Grippe et crise sanitaire : le psychodrame plutôt que l’anticipation.

 

Face à une crise sanitaire il y a deux solutions : prévoir à partir des expériences passées, ou vivre le psychodrame. Visiblement nous semblons préférer cette seconde option. L’épidémie de syndromes grippaux actuelle l’illustre une fois encore.

L’hiver débute chaque année à la même période. Le soleil se lève tard et se couche tôt. Parfois il fait froid, même très froid. Et le temps est souvent humide.
Je suppose que ces informations vous surprennent par leur nouveauté !

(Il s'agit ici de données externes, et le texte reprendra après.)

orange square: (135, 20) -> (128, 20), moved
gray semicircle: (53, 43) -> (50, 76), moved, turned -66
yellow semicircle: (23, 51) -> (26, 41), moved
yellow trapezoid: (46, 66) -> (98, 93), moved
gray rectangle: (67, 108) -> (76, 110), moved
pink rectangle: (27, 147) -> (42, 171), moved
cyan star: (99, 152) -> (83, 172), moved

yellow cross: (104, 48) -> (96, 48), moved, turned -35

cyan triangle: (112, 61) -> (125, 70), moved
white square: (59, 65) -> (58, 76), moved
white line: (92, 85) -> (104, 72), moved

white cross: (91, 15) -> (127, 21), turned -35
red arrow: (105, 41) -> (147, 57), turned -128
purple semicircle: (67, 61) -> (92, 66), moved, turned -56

Et l’hiver est un moment de l’année où diverses infections bactériennes et virales peuvent connaitre une incidence élevée, voire pour les virus un caractère épidémique.

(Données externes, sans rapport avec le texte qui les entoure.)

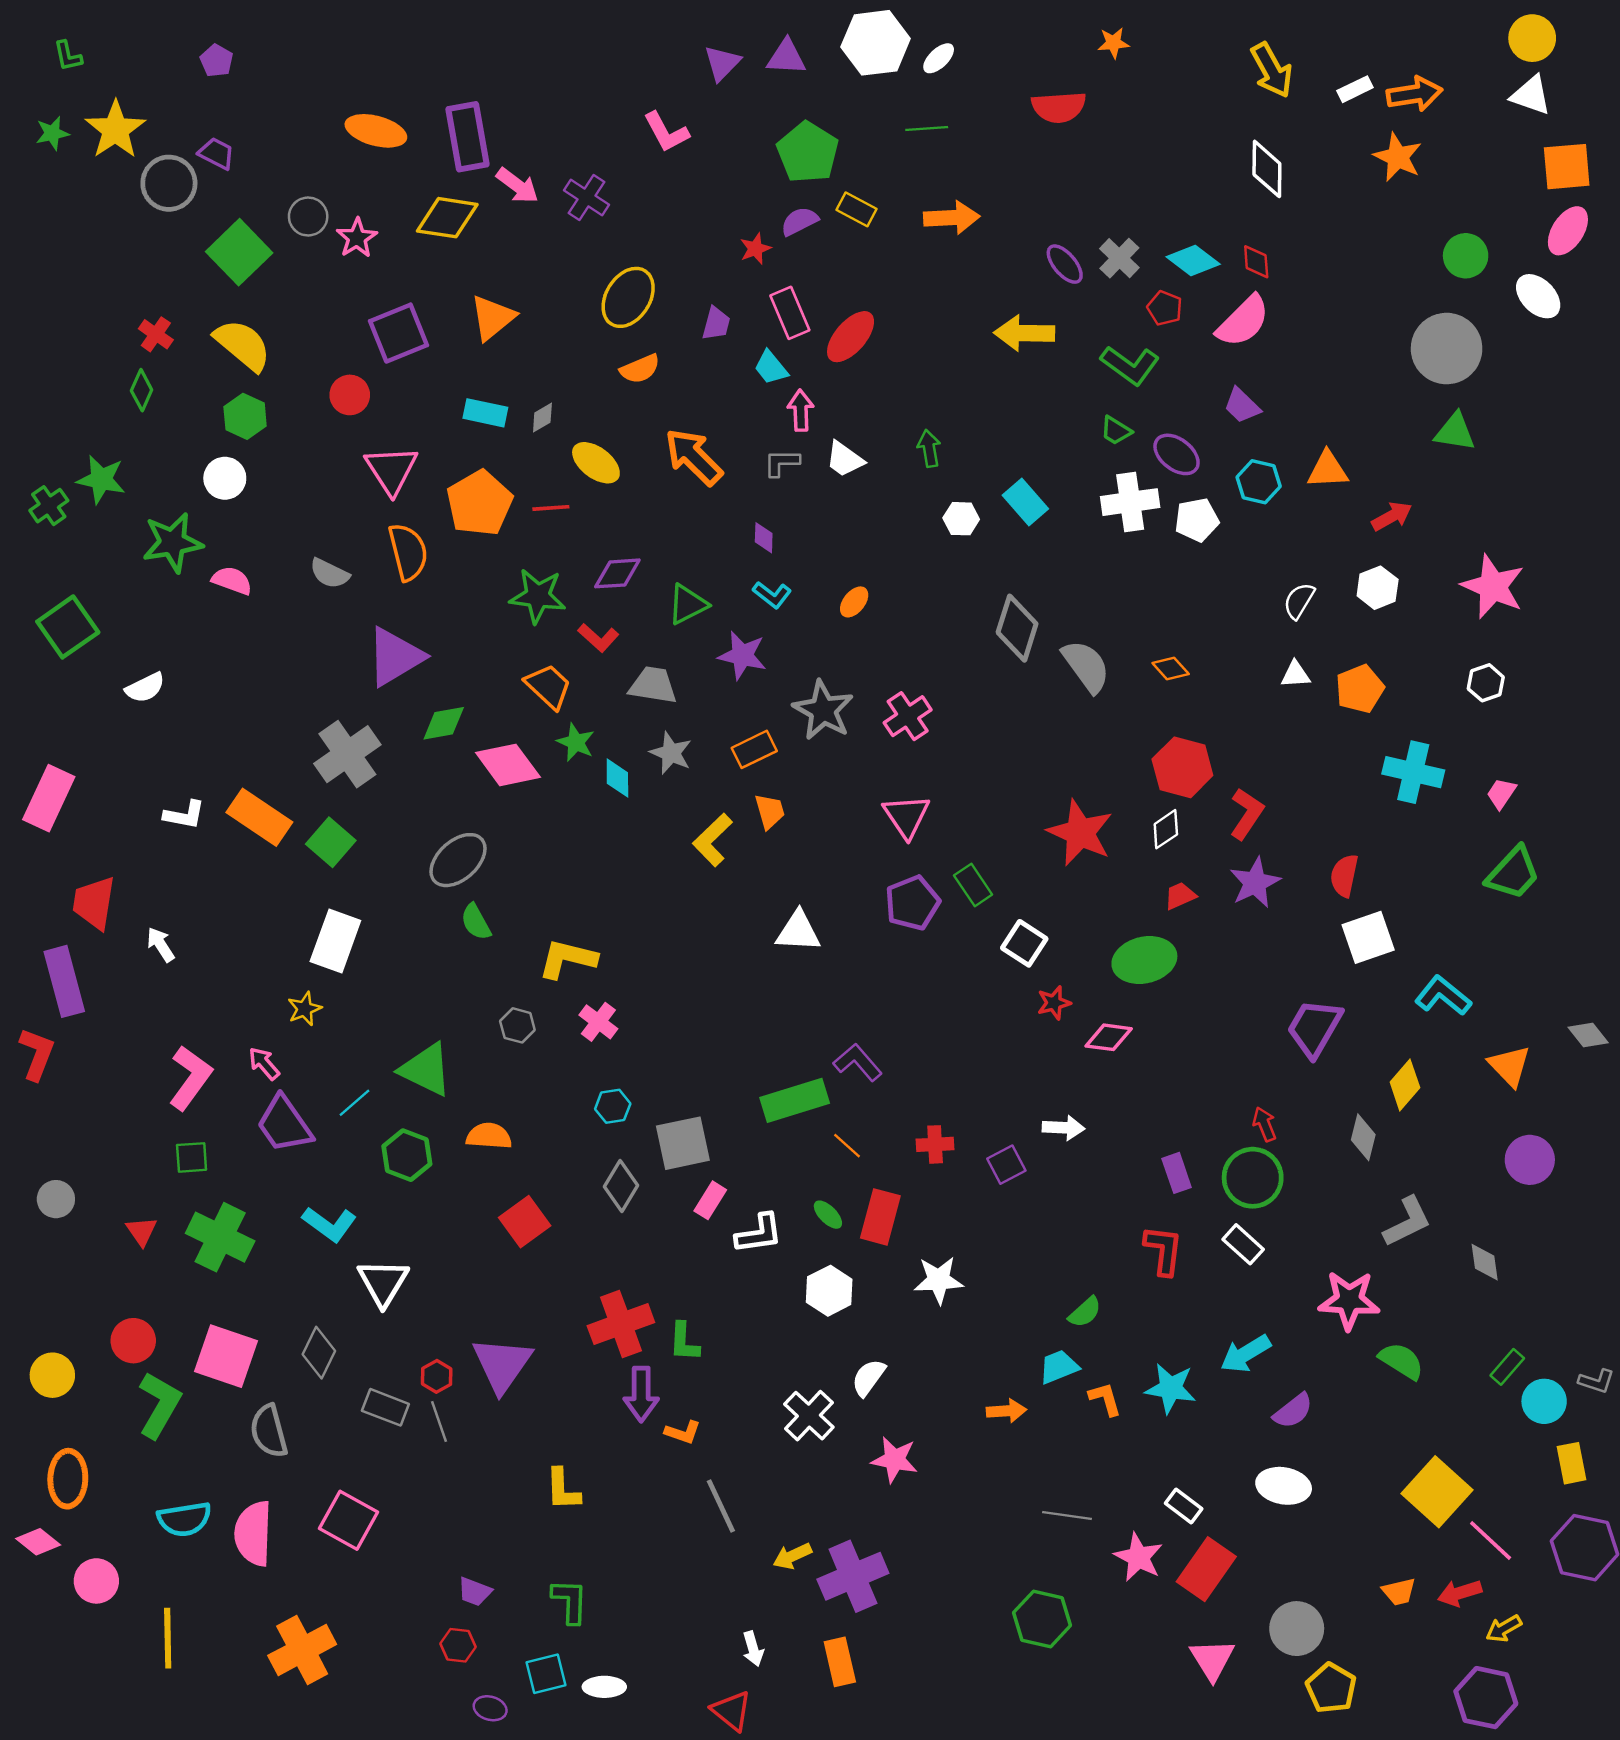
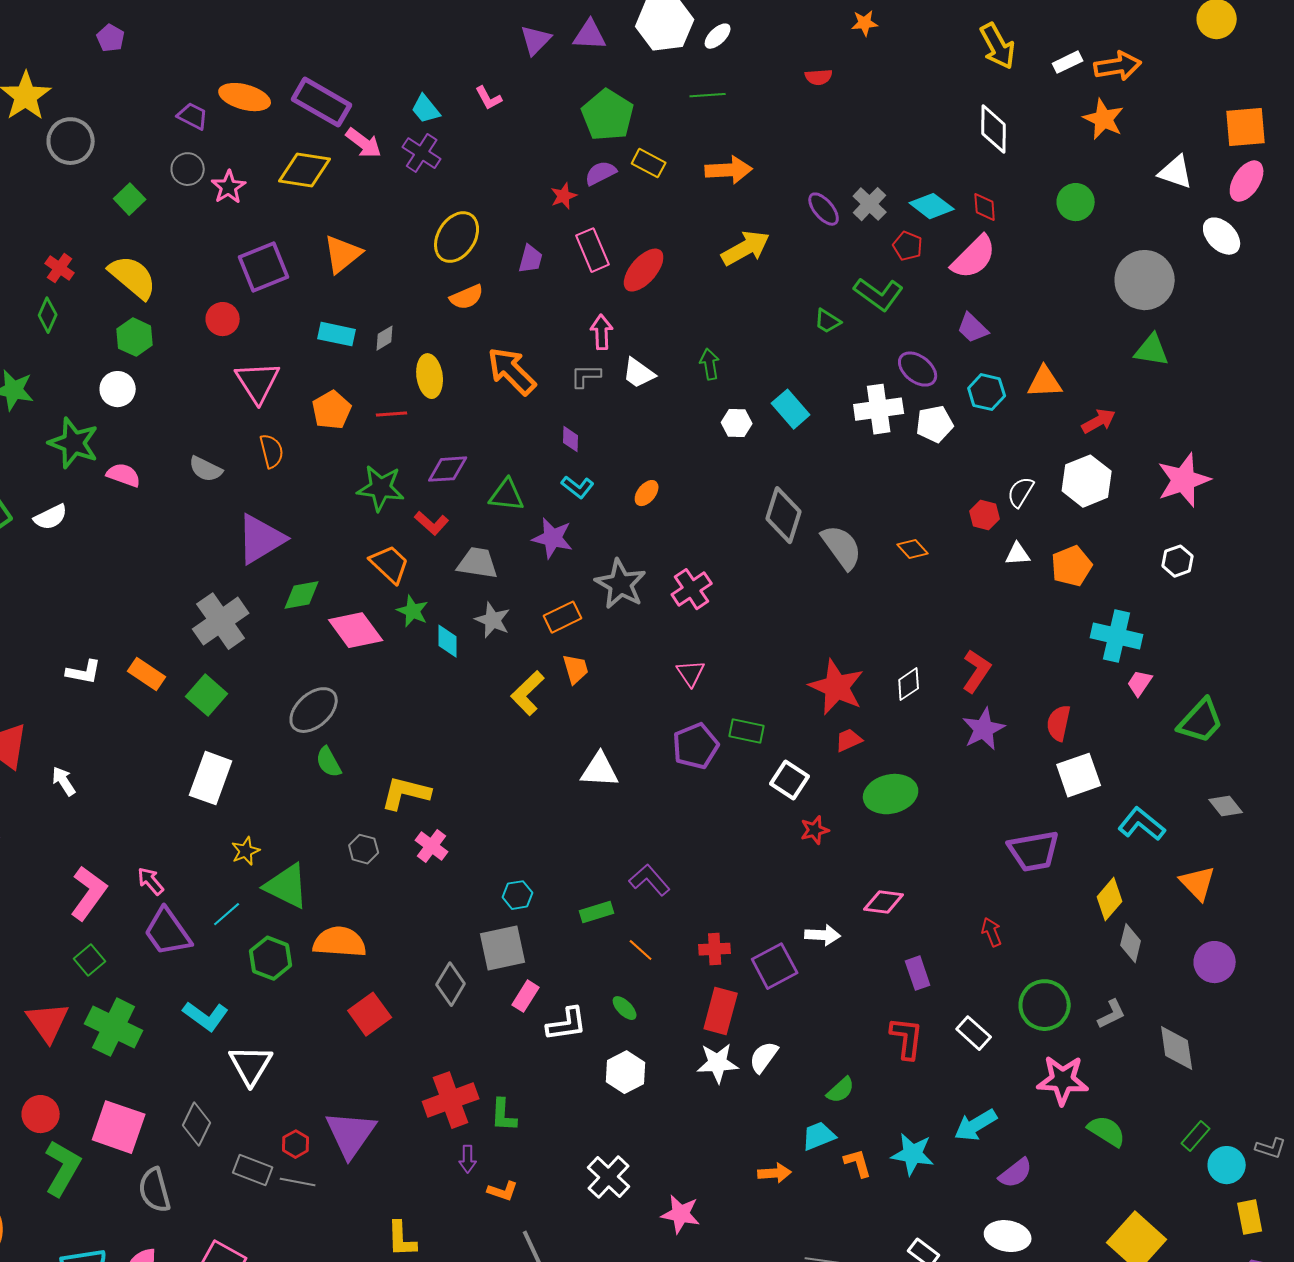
white triangle: (1531, 95) -> (1176, 172), moved
red semicircle: (1059, 107) -> (819, 77), size x0.6
pink L-shape: (666, 132) -> (489, 98), size x0.7
purple rectangle: (468, 137) -> (322, 102), turned -50
purple trapezoid: (217, 153) -> (193, 116), moved
green square: (239, 252) -> (130, 199), size x0.6
green circle: (1466, 256) -> (1076, 202), moved
yellow arrow: (1024, 333) -> (746, 248), moved, turned 150
cyan trapezoid: (771, 368) -> (426, 109), moved
green trapezoid: (1116, 431) -> (828, 321), moved
yellow ellipse: (596, 463) -> (430, 376), turned 45
orange pentagon: (479, 503) -> (332, 410), size x0.7
green star: (172, 542) -> (74, 443), turned 30
orange semicircle: (408, 552) -> (272, 451), size x0.7
pink star: (1493, 586) -> (1184, 480), turned 30
white hexagon: (1378, 588) -> (1087, 481), size x1.4
green triangle: (688, 604) -> (507, 495), turned 33
white semicircle: (145, 688) -> (51, 517), moved
red hexagon: (1182, 767) -> (985, 515), moved, size x0.6
pink trapezoid: (1501, 793) -> (1140, 683), moved
pink triangle: (906, 816) -> (691, 673), size x0.7
orange rectangle: (259, 817) -> (147, 674), size x0.7
green rectangle: (973, 885) -> (747, 731), turned -44
red trapezoid: (1180, 896) -> (849, 740), moved
yellow star: (305, 1009) -> (246, 851), moved
purple trapezoid: (1315, 1028) -> (1034, 851), turned -130
gray diamond: (1588, 1035) -> (1226, 806), moved
pink diamond: (1109, 1037) -> (884, 902), moved
green rectangle: (795, 1100) -> (597, 912), size x0.6
cyan hexagon: (613, 1106) -> (518, 895), moved
orange semicircle: (489, 1136) -> (340, 942), size x1.4
gray diamond: (1363, 1137) -> (1131, 943), moved
green square: (192, 1157) -> (90, 960), turned -36
purple square: (1006, 1165) -> (775, 966), size x1.4
green circle: (1253, 1178) -> (1045, 1005), moved
red rectangle: (880, 1217) -> (721, 1011), moved
gray L-shape: (1407, 1222) -> (1112, 1014), size x0.7
red triangle: (142, 1231) -> (48, 1022), size x1.6
gray diamond: (1485, 1262) -> (1177, 1048), size x1.4
white semicircle: (868, 1378) -> (764, 1057), moved
purple arrow: (641, 1394) -> (468, 1159), size x0.6
gray line: (439, 1422) -> (298, 1182), turned -60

Toutes ces banalités pour en arriver à dire que la grippe et les syndromes grippaux frappent chaque hiver, de façon plus ou moins sévère, amenant un certain nombre de personnes fragiles à se retrouver aux urgences.

Il en est ainsi chaque année avec, comme cette année, une activité un peu plus intense liée au fait que la souche prédominante est une souche AH3N2  venue des Etats-Unis et qui est apparue après qu’on a décidé du ‘cocktail’ vaccinal de cette année.

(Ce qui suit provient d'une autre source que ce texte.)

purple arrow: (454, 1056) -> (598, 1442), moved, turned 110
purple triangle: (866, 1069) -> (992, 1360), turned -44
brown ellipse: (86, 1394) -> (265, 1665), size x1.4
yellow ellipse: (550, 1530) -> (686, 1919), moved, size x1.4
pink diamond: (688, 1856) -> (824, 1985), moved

Le résultat est une protection moindre qu’escomptée chez les personnes vaccinées. Des personnes de moins en moins nombreuses d’ailleurs, notamment parmi le personnel soignant.

Et ce sont les personnes âgées qui semblent payer pour l’instant le plus lourd tribut à l’infection

Il y a donc un surcroit d’activité dans les services d’urgence et, bien sûr, des problèmes pour trouver des lits d’aval, c’est-à-dire des lits dans les divers services de l’hôpital.
Des services qui sont plutôt peu enclins à accueillir des patients atteints de polypathologies et qui vont séjourner un peu plus longtemps que la moyenne.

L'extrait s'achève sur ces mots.